Have you tried it? More than once?

I’m getting massive productivity gains with Cursor and Gemini 2.5 or Claude 3.7.

One-shotting whole features into my rust codebase.

  • I use it all the time, multiple times daily. But the discussion is not being very honest, particularly for all the things that are being bolted on (agent mode, MCP). Like just upstream people dunk on others for pointing out that maybe giving the model an API call to read webpages isn't quite turning LLM into search engines. Just like letting it run shell commands has not made it into a full blown agent engineer.

    I tried it again just now with Claude 3.7 in Cursors Agent/Compose (they change this stuff weekly). Write a simple C++ TensorRT app that loads an engine and runs inference 100 times for a benchmark, use this file to source a toolchain. It generated code with the old API & a CMake file and (warning light turns on) a build script. The compile fails because of the old API, but this time it managed to fix it to use the new API.

    But now the linking fails, because it overwrote the TRT/CUDA directories in the CMakeLists with some home cooked logic (there was nothing to do, the toolchain script sets up the environment fully and just find_package would work).

    And this is where we go off the rails; it messes with the build script and CMakeLists more, but still it can not link. It thinks hey it looks like we are cross-compiling and creates a second build script "cross-compile.sh" that tries to use the compiler directly, but of course that misses things that the find_package in CMake would setup and so fails with include errors.

    It pretends its a 1970 ./configure script and creates source files "test_nvinfer.cpp" and "test_cudart.cpp" that are supposed to test for the presence of those libraries, then tries to compile them directly; again its missing directories and obviously fails.

    Next we create a mashup build script "cross-compile-direct.sh". Not sure anymore what this one tried to achieve, didn't work.

    Finally, and this is my favorite agent action yet, it decides fuck it, if the library won't link, why don't we just mock out all the actual TensorRT/CUDA functionality and print fake benchmark numbers to demonstrate LLMs can average a number in C++. So it writes, builds ands runs a "benchmark_mock.cpp" that subs out all the useful functionality for random data from std::mt19937. This naturally works, so the agent declares success and happily updates the README.md with all the crap it added and stops.

    This is what running the lawnmower over the flower bed means; you have 5 more useless source files and a bunch more shell scripts and a bunch of crap in a README that were all generated to try and fail to fix a problem it could not figure out, and this loop can keep going and generate more nonsense ad infinitum.

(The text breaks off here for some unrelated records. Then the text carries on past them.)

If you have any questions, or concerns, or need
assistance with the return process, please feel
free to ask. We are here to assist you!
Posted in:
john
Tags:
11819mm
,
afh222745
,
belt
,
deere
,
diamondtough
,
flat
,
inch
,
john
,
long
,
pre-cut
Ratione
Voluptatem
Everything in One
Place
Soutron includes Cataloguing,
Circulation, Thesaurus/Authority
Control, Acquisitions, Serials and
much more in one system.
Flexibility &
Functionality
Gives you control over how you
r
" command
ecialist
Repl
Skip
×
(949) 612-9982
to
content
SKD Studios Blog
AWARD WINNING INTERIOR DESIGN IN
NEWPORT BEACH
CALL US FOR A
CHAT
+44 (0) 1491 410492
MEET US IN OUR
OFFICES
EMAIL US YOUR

    (Why could it not figure out the linking error? We come back to the shitty bolted on integrations; it doesn't actually query the environment, search for files or look at what link directories are being used, as one would investigating a linking error. It could of course, but the balance in these integrations is 99% LLM and 1% tool use, and even context from the tool use often doesn't help)

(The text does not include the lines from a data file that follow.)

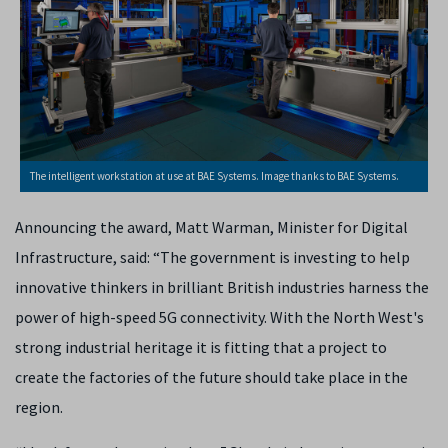
The intelligent workstation at use at BAE Systems. Image thanks to BAE Systems.
Announcing the award, Matt Warman, Minister for Digital
Infrastructure, said: “The government is investing to help
innovative thinkers in brilliant British industries harness the
power of high-speed 5G connectivity. With the North West's
strong industrial heritage it is fitting that a project to
create the factories of the future should take place in the
region.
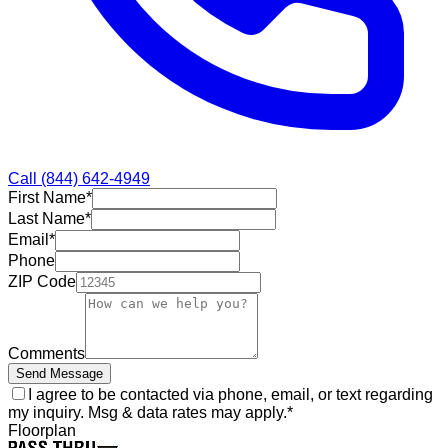
Call
(844) 642-4949
First Name
*
Last Name
*
Email
*
Phone
ZIP Code
Comments
Send Message
I agree to be contacted via phone, email, or text regarding
my inquiry. Msg & data rates may apply.
*
Floorplan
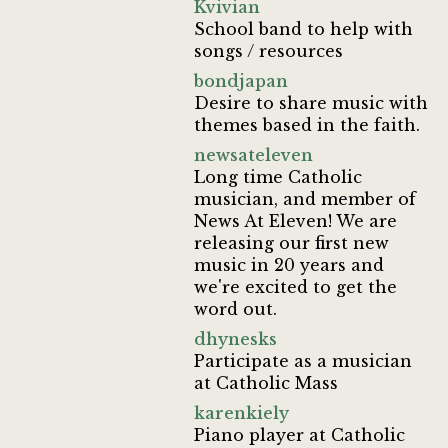
Kvivian
School band to help with
songs / resources
bondjapan
Desire to share music with
themes based in the faith.
newsateleven
Long time Catholic
musician, and member of
News At Eleven! We are
releasing our first new
music in 20 years and
we're excited to get the
word out.
dhynesks
Participate as a musician
at Catholic Mass
karenkiely
Piano player at Catholic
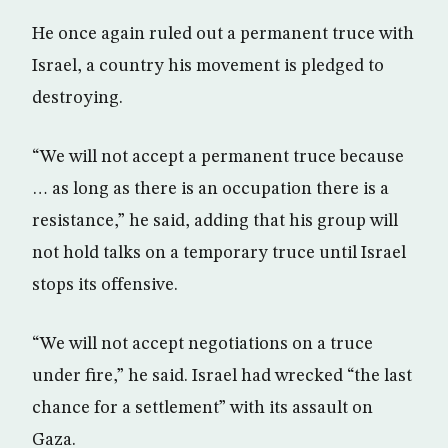
He once again ruled out a permanent truce with
Israel, a country his movement is pledged to
destroying.
“We will not accept a permanent truce because
… as long as there is an occupation there is a
resistance,” he said, adding that his group will
not hold talks on a temporary truce until Israel
stops its offensive.
“We will not accept negotiations on a truce
under fire,” he said. Israel had wrecked “the last
chance for a settlement” with its assault on
Gaza.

    • It's really weird for me to see people talking about using LLMs in coding situations in a frame where "agents" (we're not even at MCP yet!) are somehow an extra. People discussing the applicability of LLMs to programming, and drawing conclusions (even if only for themselves) about how well it works, should be experienced with a coding agent.

    • LLMs aren't good at deep ML problems yet. We know this, its what MLE-bench is for. That doesn't mean they aren't good at other coding problems

Someone gave me the tip to add "all source files should build without error", which you'd think would be implicit, but it seems not.

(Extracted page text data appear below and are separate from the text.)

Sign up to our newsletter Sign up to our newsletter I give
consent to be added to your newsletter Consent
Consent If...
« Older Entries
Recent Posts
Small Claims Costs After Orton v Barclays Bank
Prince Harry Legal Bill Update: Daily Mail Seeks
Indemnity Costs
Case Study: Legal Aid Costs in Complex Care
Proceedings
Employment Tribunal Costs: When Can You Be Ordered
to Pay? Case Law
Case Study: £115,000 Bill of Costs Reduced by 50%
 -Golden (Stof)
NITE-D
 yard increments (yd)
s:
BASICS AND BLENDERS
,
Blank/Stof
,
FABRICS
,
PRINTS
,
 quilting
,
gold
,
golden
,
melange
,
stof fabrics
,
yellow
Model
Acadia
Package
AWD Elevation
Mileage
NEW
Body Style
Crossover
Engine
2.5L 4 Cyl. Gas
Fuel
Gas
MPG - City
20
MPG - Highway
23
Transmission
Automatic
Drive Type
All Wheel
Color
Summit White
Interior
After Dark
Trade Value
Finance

  • There's definitely a skill to using them well (I am not yet expert); my only frustration is with people who (like me) haven't refined the skill but have also concluded that there's no benefit to the tool. No, really, in this case, you're mostly just not holding it right.

    The tools will get better, but what I see happening with people who are good at using them (and from my own code, even in my degraded LLM usage), we have an existence proof of the value of the tools.